- The Washington Times - Thursday, February 23, 2006

TURIN, Italy — Sweden beat Switzerland 6-2 in a men’s hockey quarterfinal at the Winter Olympics yesterday.

But the real score was Truth 1, Diplomacy 0.

Former Capitals star Bengt Gustafsson, the coach of the Swedes, was vindicated after causing what amounted to a minor international incident. That is, he committed an act of honesty, an egregious breach of etiquette among the coaching fraternity.

Earlier this week, Gustafsson, who played nine years for the Capitals and once scored five goals in a game, said his team would be better off losing to Slovakia in the preliminary round because then it would get to play Switzerland instead of Canada or the Czech Republic in the medals round.

“We’re still debating what would be best for our team,” Gustafsson told a Swedish television station, adding that it was like choosing between “the plague or cholera.”

His metaphor might have been a bit over the top, but the point seemed well-taken. Despite upsetting both Canada and the Czechs early in the Games, Switzerland had reversed course. It was the weakest of the eight teams remaining, by far. The Swiss have only three NHL players on their roster, and two of them are goalies. Sweden has a total of 19.

But no one ever says these things aloud. The reaction was as if Gustafsson had blown out the Olympic flame. Fearing a tank job, the International Olympic Committee and the International Ice Hockey Federation sprung into action, issuing stern statements. Others also expressed shock, if not dismay.

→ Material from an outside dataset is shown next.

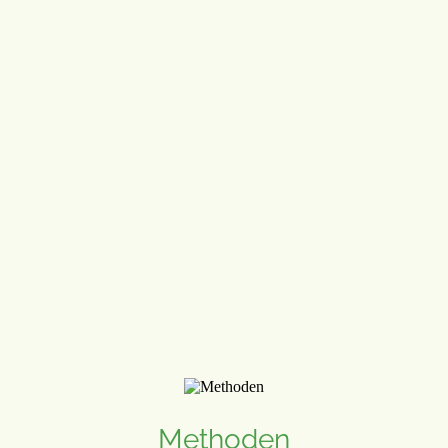
Methoden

After all the talk and hand-wringing, Sweden lost to Slovakia 3-0. The IIHF and the Finnish Hockey Association “monitored” the game and found nothing shady. The IIHF representative said he found no evidence of “a tainted game or foul play.” When Swedish goalie Mikael Tellqvist was asked whether his team gave a full effort, he took it as an insult.

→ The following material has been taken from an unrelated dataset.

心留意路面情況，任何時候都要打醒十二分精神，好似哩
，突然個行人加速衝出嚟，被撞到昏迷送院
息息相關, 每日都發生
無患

“I give 100 percent,” he said. “What kind of question is that?”

Star forward Peter Forsberg, who played 17 minutes despite nursing a groin injury said, “I play hard all the time.”

In the end, Sweden got to play Switzerland. And Gustafsson was right. Behind two goals from the Toronto Maple Leafs’ Mats Sundin, the Swedes blew the undermanned, tired Swiss back across the Alps.

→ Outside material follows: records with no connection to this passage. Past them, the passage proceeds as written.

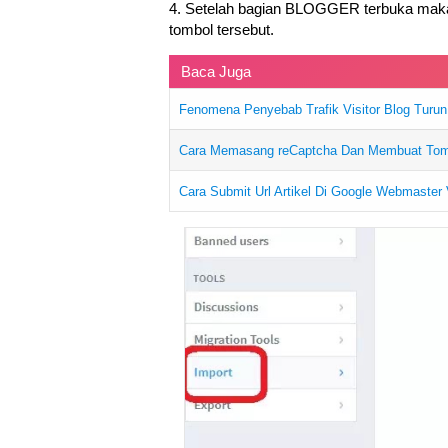
4. Setelah bagian BLOGGER terbuka maka
tombol tersebut.
Baca Juga
Fenomena Penyebab Trafik Visitor Blog Turu
Cara Memasang reCaptcha Dan Membuat Tomb
Cara Submit Url Artikel Di Google Webmaster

Afterward, rather than claim his remarks were misunderstood, taken out of context or misquoted entirely, rather than offer a weak apology or try to weasel out of it, Gustafsson remained steadfast and firm.

“I’ll still stand behind my statement,” he said. “If had to pick, I’d pick Switzerland. And nothing changes that situation.”

The Swiss players publicly downplayed Gustafsson’s comments and did not seem offended. Defenseman Olivier Keller said he thought Gustafsson made sense because he was an assistant coach from 1997 to 2001 with Switzerland’s national team and knows the players and the system.

Oh, so that was it. Gustafsson had an out, an excuse. But he refused to take it.

“Anybody that knows hockey, if you put those three teams beside each other, anybody would pick Switzerland,” he said. “And I did, too. So I don’t think I did anything different from anybody else.”

Some of the Swedish players said they believed their coach was kidding, even though he repeatedly made the same remarks. They had no worries the Swiss would be fired up more than usual.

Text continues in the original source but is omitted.